PagerDuty Blog

Achieve Better Accountability With Full-Service Ownership

Software teams seeking to provide better products and services must focus on faster release cycles. But running reliable systems at ever-increasing speeds presents a big challenge. Software teams can have both quality and speed by adjusting the policies around ongoing service ownership. While on-call plays a large part in this model, advancement in knowledge, more resilient code, increased collaboration, and practice also mean engineers don’t have to wake up to a nightmare.

In this blog, I’ll delve into the concepts of full-service ownership, psychological safety in transformation, the ethics of accountability, and the impact of ownership on the customer experience.

What Is Full-Service Ownership?

Full-service ownership is the philosophy that engineers are responsible for the code and services they create in production. This “code it, ship it, own it,” mentality means embracing the DevOps principle of no longer throwing code over the wall to operations or relying on the Site Reliability Engineering (SRE) team to ensure the reliability of services in the wild. Instead, accountability, reliability, and continuous improvement are the main objectives of full-service ownership.

Why Accountability Matters

When engineers are on call for their own creations, it puts accountability directly into the hands of that engineer/team. This is important because digital transformation has changed how people work, and how consumers consume. There is an implicit expectation in the mind of consumers that services will work.

For example, when I try to make an online purchase (generally always done through my mobile device), I expect a seamless, secure, and efficient experience. When I am interrupted because a page won’t load or throws an error, I simply move on to another company that can fulfill my request. According to the PagerDuty State of Digital Operations 2017 UK report, 81.2% of consumers will exhibit this same behavior.

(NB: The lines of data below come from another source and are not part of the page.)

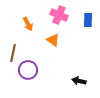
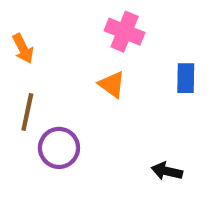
blue rectangle: (88, 20) -> (186, 78), moved
orange arrow: (28, 24) -> (23, 49), moved

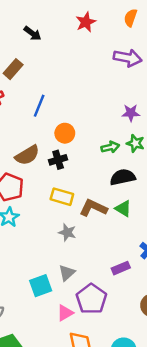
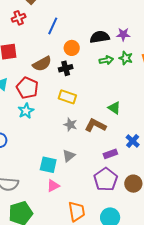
black semicircle: (123, 177) -> (100, 37), moved
brown L-shape: (93, 208) -> (96, 125), moved
cyan square: (41, 286) -> (48, 165), turned 30
purple pentagon: (91, 299) -> (106, 179), moved
pink triangle: (65, 313) -> (53, 186), moved

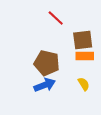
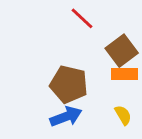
brown square: (83, 40) -> (122, 51), turned -30

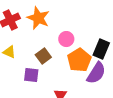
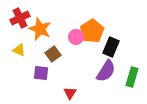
orange star: (38, 18) -> (40, 29), moved
orange pentagon: (79, 60) -> (92, 31), moved

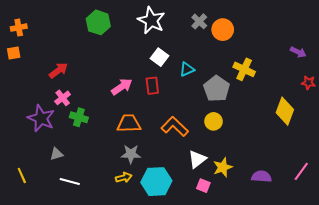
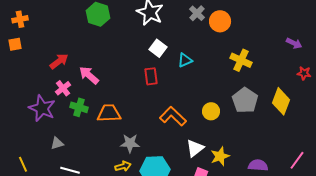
pink arrow: (122, 87) -> (89, 75), moved, turned -105
gray pentagon: (217, 89) -> (245, 100), moved
orange trapezoid: (129, 123) -> (109, 113), moved

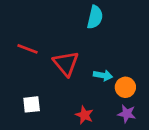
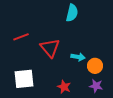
red line: (28, 49) -> (21, 37), turned -42
white square: (32, 104) -> (24, 79), size x1.5

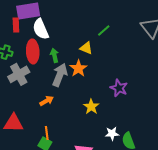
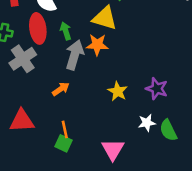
yellow triangle: (86, 48) -> (105, 18), size x1.5
orange star: (78, 68) -> (97, 45), turned -30
purple star: (119, 88) -> (157, 89), moved

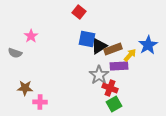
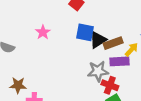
pink star: (31, 36) -> (43, 32), moved
gray star: (99, 75) -> (98, 71), turned 30

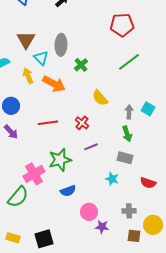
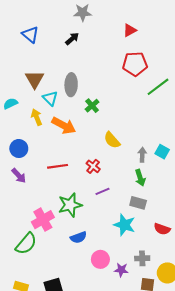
green line: (129, 62) -> (158, 87), moved
cyan star: (112, 179) -> (124, 225), size x1.5
purple star: (102, 227) -> (121, 270), moved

Empowering engineers to work on customer experience by owning the full lifecycle of their code and services gives companies a competitive advantage. In addition to benefiting the company, full-service ownership benefits the engineer because this accountability ensures high-quality work and gives them a direct line of sight into how the code/service is actually performing and impacting the customers’ day-to-day.

Reliability—Beyond SME

Services will go down—it’s inevitable. However, organizations can reduce the amount of downtime and customer impact by bringing in subject matter expert (SME) or “owner” into the incident immediately. The SME is the engineer who created the code/service and has the intimate, technical knowledge to both respond to incidents and take corrective action to ensure their services experience fewer interruptions through continuous improvement. As the responsible party, engineers are incentivized to automate, test, and create code that is as bulletproof as possible.

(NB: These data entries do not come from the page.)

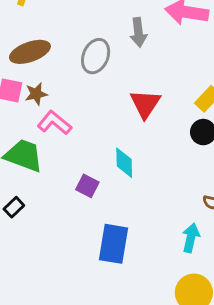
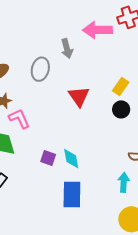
pink L-shape: (54, 123) -> (19, 119), turned 35
cyan diamond: (124, 163) -> (71, 159), moved

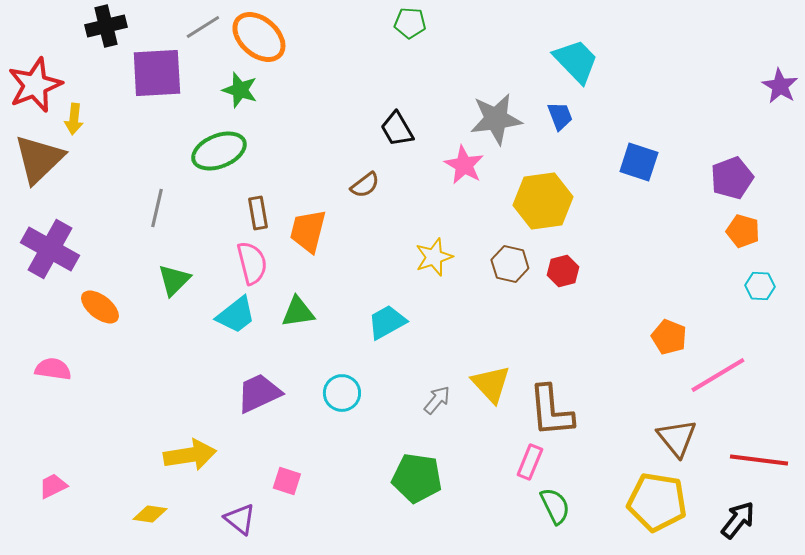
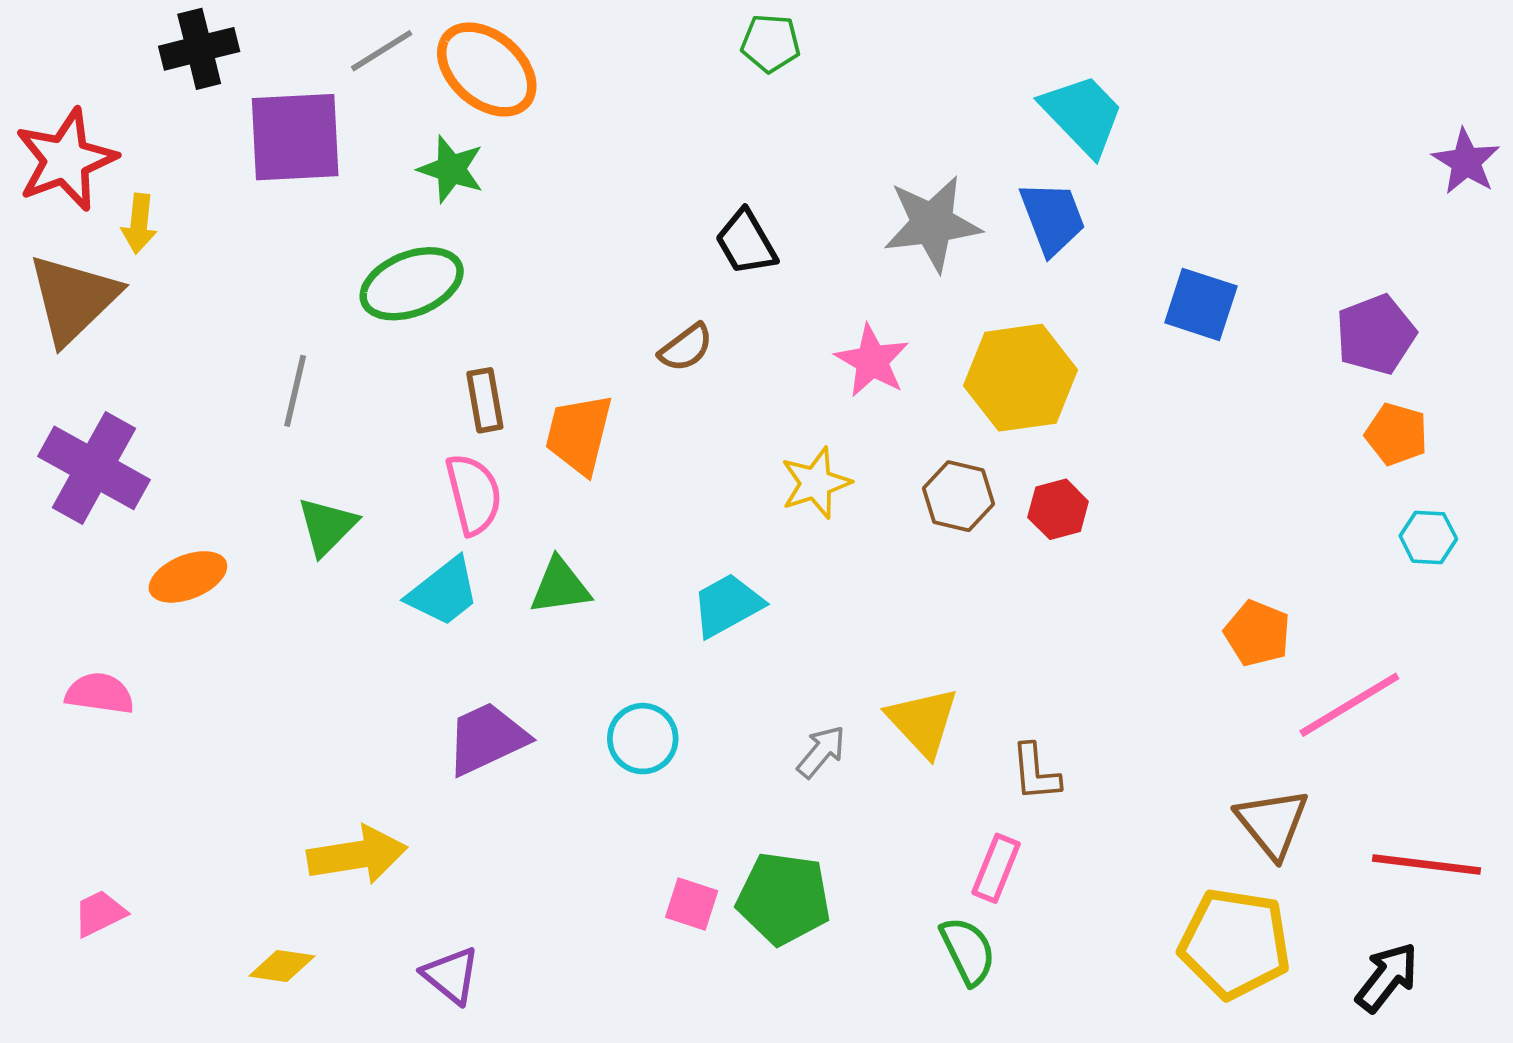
blue trapezoid: (560, 116) -> (1052, 218), size x1.4
pink star: (464, 165) -> (872, 361), moved
orange ellipse: (100, 307) -> (188, 577), turned -60
brown L-shape: (551, 411) -> (1036, 772), size x0.6
pink square: (287, 481) -> (692, 904), moved
green semicircle: (555, 506) -> (968, 951), moved

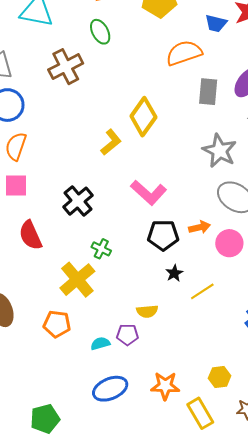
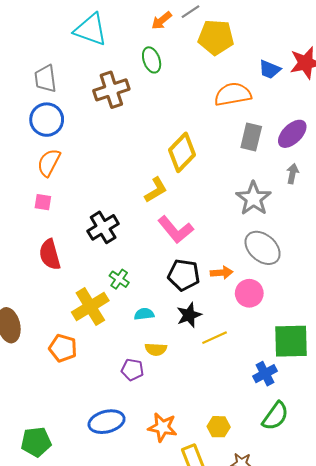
yellow L-shape: (111, 142) -> (156, 190), moved
pink square: (16, 186) -> (43, 202), size x0.7
black star: (174, 273) -> (189, 315), size x1.4
cyan semicircle: (100, 343) -> (144, 314), moved

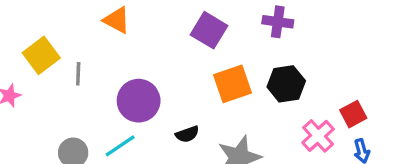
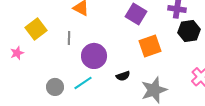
gray line: (78, 74) -> (69, 38), moved
black hexagon: (286, 84) -> (189, 31), moved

Additionally, teams that adopt full-service ownership see an increase in overall knowledge. Through practices that include on-call handoffs, code reviews, daily standups, and Failure Friday exercises, individual engineers develop greater expertise around the entire codebase. New skills also include systems thinking, collaboration, and working in non-siloed environments. Teams and individuals build necessary redundancy in skills and knowledge through the practice of information sharing.

Continuous Improvement

As engineers strive to improve their product, code, and/or services continuously, a side-effect of full-service ownership is the refinement of both services and alerting. Alerts that interrupt time outside of work hours must be actionable. If team members are repeatedly being interrupted with non-actionable alerts, there is an opportunity to improve the system by analyzing the data.

Cleaning up the monitoring system is an investment of time; however, committing to actionable alerting will make on-call better for everyone on the team and reduce alert fatigue, which will free up mental energy to focus on future releases and automation. Developers who wrote the code and define the alerts for that code are more likely to create actionable alerts because they’re the ones woken up at night if they don’t. Beyond actionable alerts, engineers are incentivized to produce the highest-quality code since better code equals fewer interruptions.

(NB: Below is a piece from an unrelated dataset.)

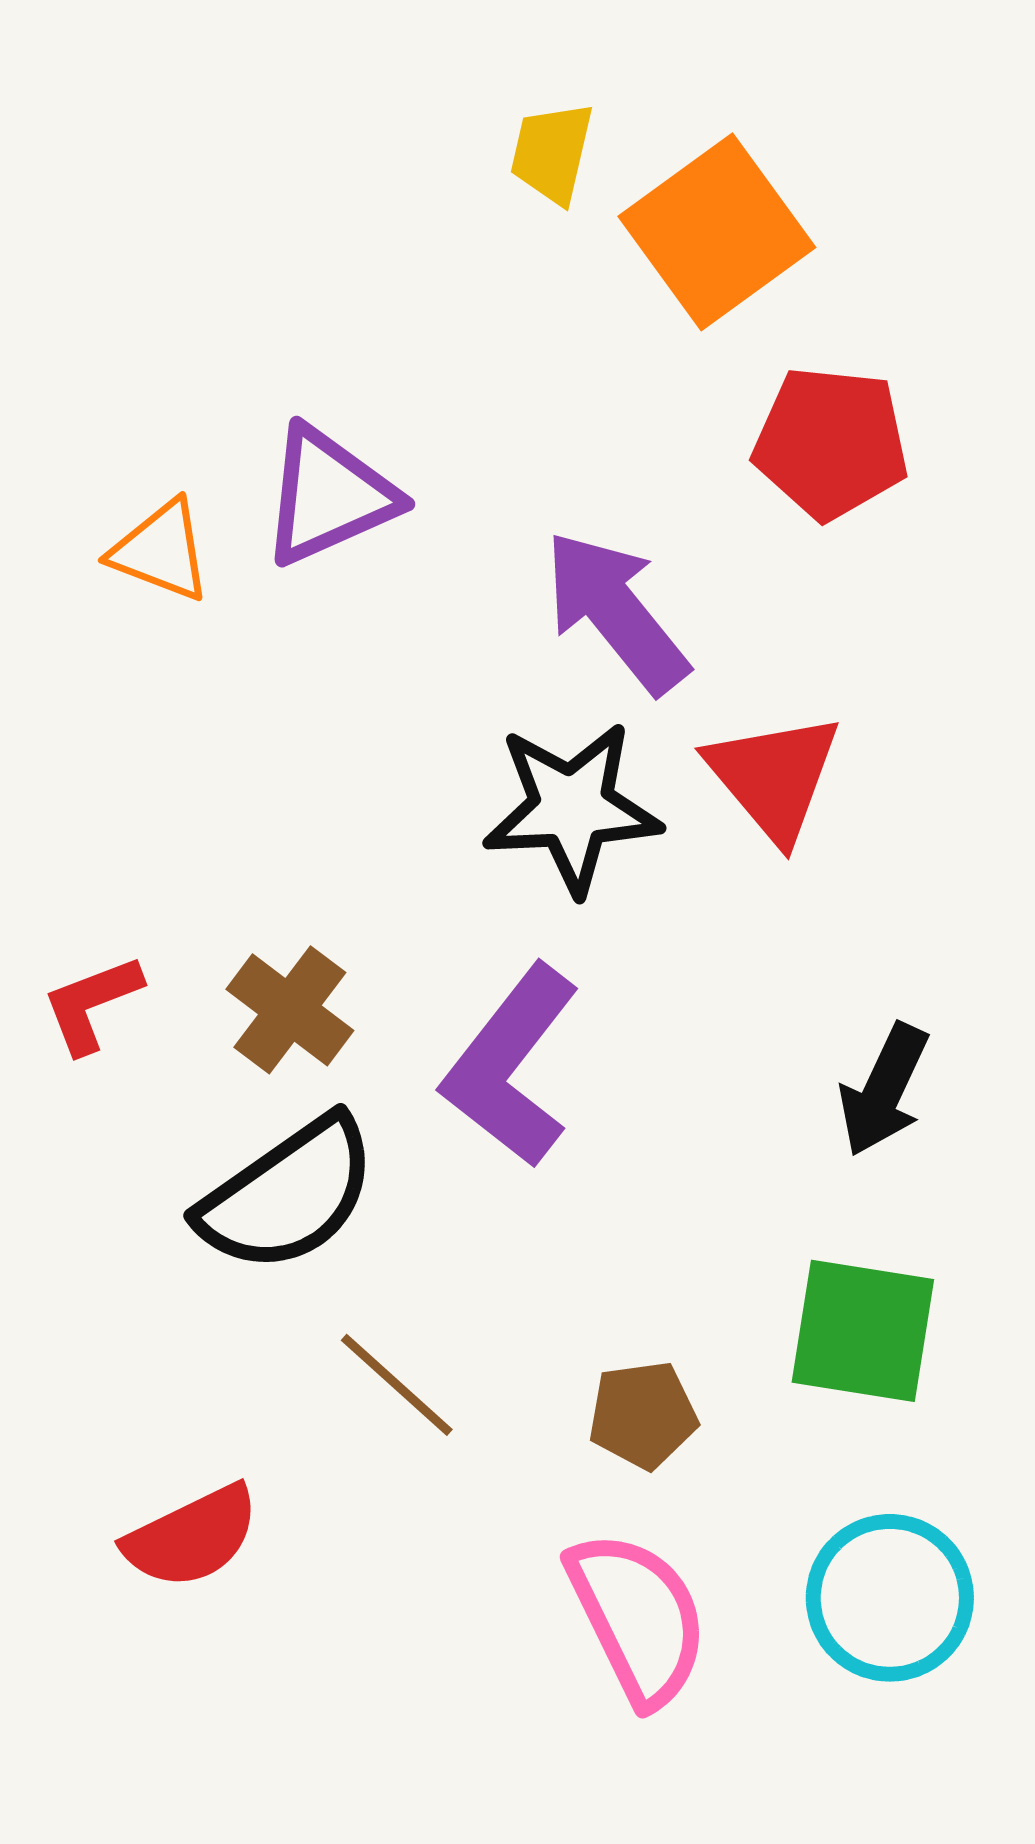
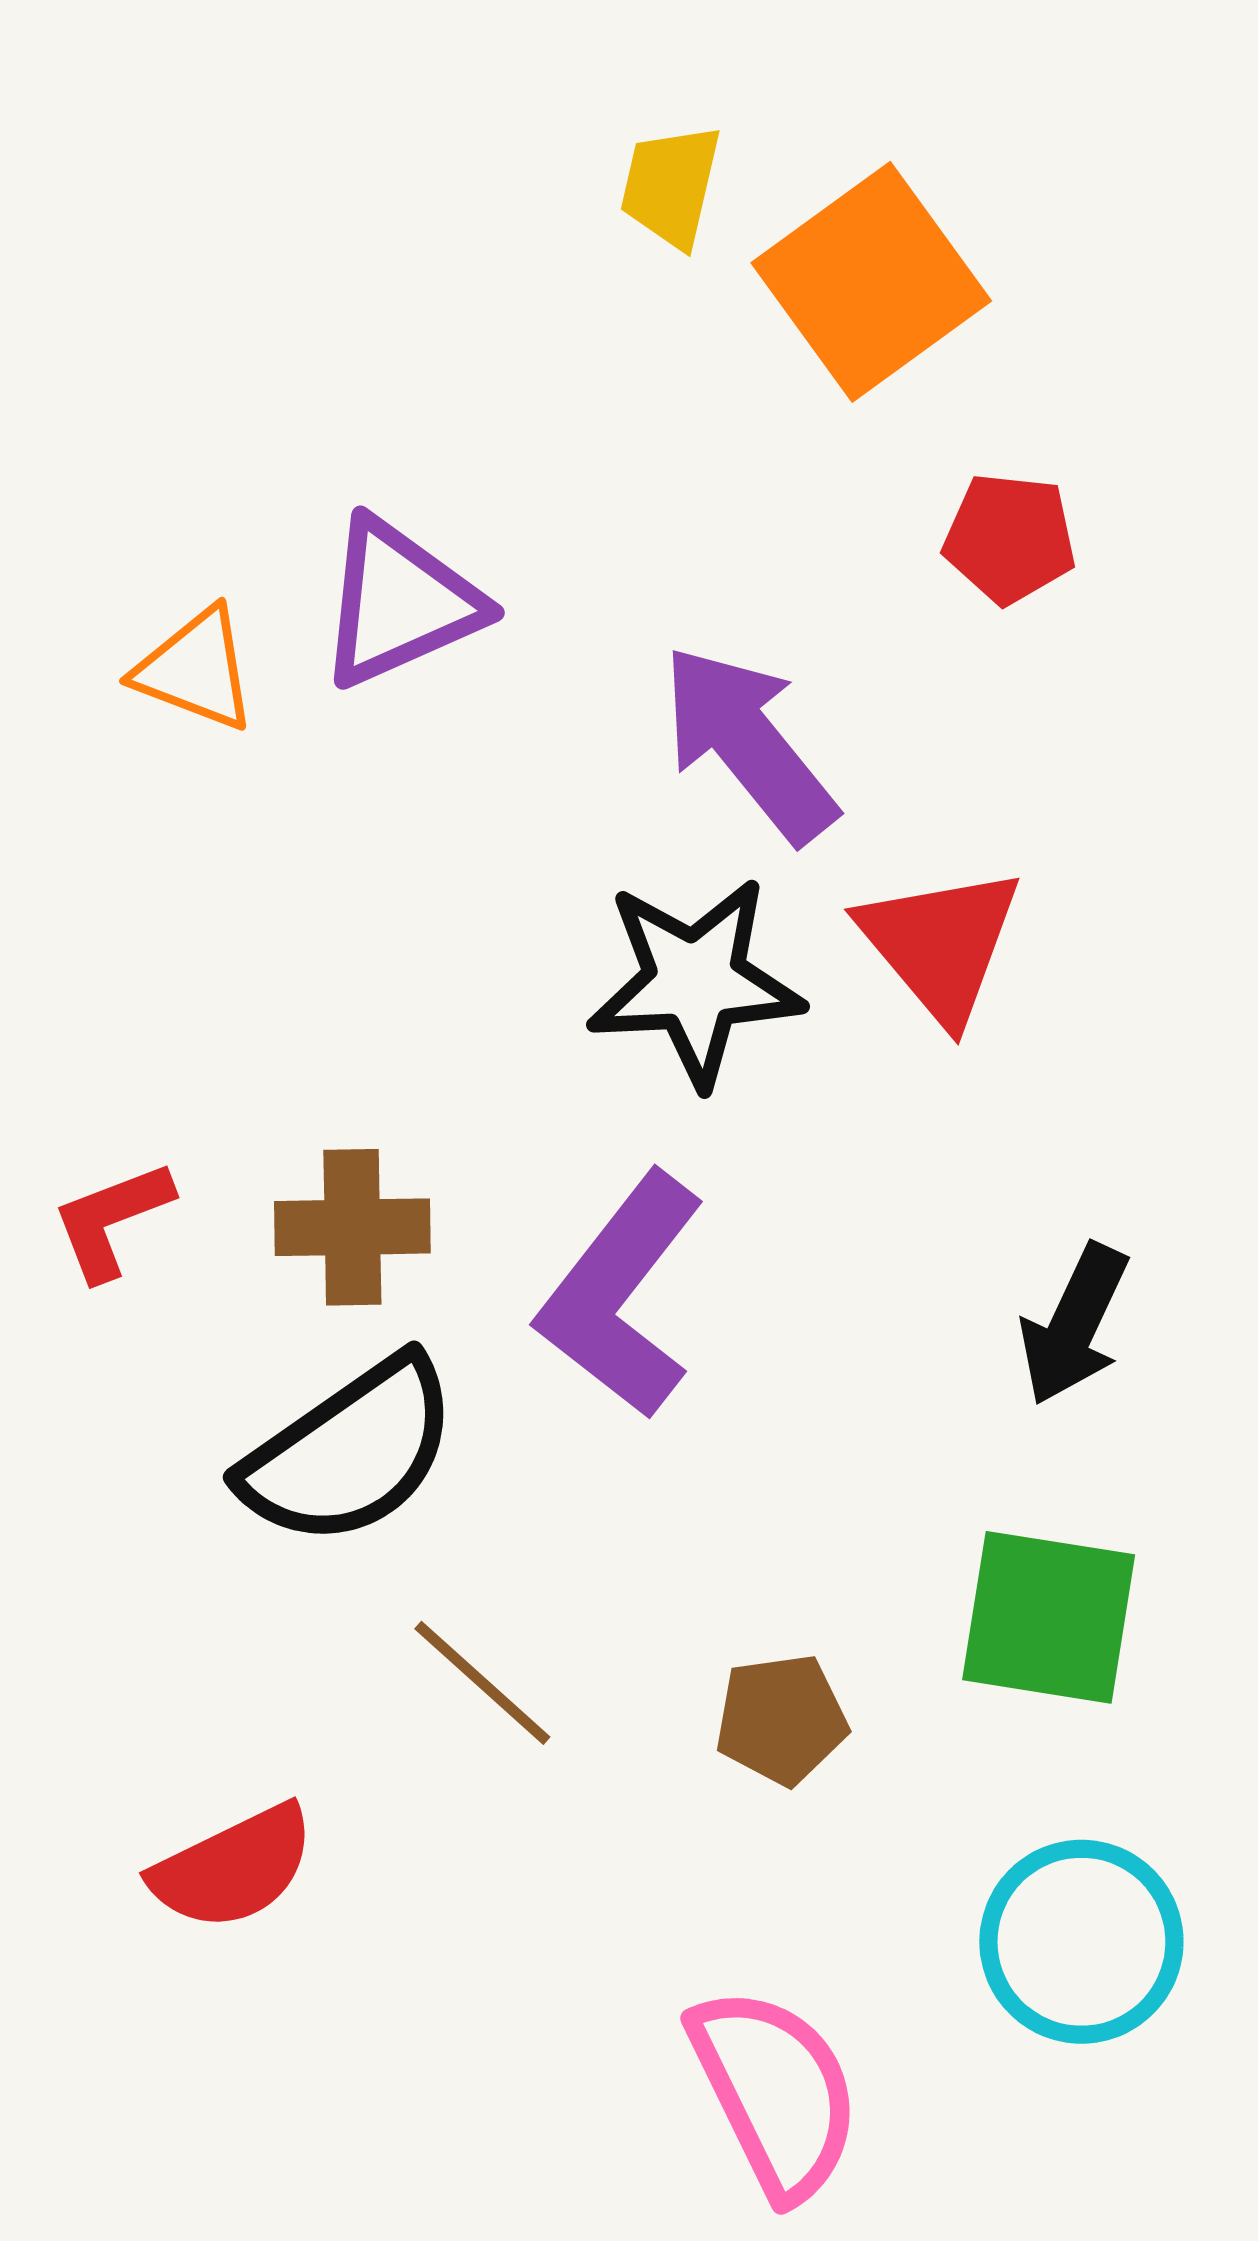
red pentagon: (831, 443) -> (1010, 538), size x0.7
brown cross: (290, 1010) -> (352, 1227), turned -38
pink semicircle: (638, 1618) -> (775, 2092), moved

Additionally, on-call is not meant to be “always-on,” and full-service ownership encourages teams to build time to go “off-call.”

Imagine you are on the operations team triaging an incident—time is of the essence and you need answers fast. Are you going to carefully run through a list of all members of the team responsible for that service? Or are you going to call the SME you know always answers their phone on a Sunday afternoon? Calling the same person places every single time an incident happens undue burden on one individual, potentially causing a single source of failure, which can then lead to burnout. With that said, an on-call rotation serves multiple functions to help organizations continuously improve:

  1. Engineers know when they are off-call; they know their code and services are being covered so they can fully relax, reducing risk of burnout and employee attrition
  2. The burden of being the “go-to” SME is parsed out to the rest of the team on rotation
  3. Services become more reliable
  4. Team knowledge and skills increase through deeper understanding of the codebase

By going beyond coding and including shipping and owning, full-service ownership reduces the chaos associated with incidents by defining roles and responsibilities, removing unnecessary layers, and, ultimately, fostering a culture of empowerment and accountability.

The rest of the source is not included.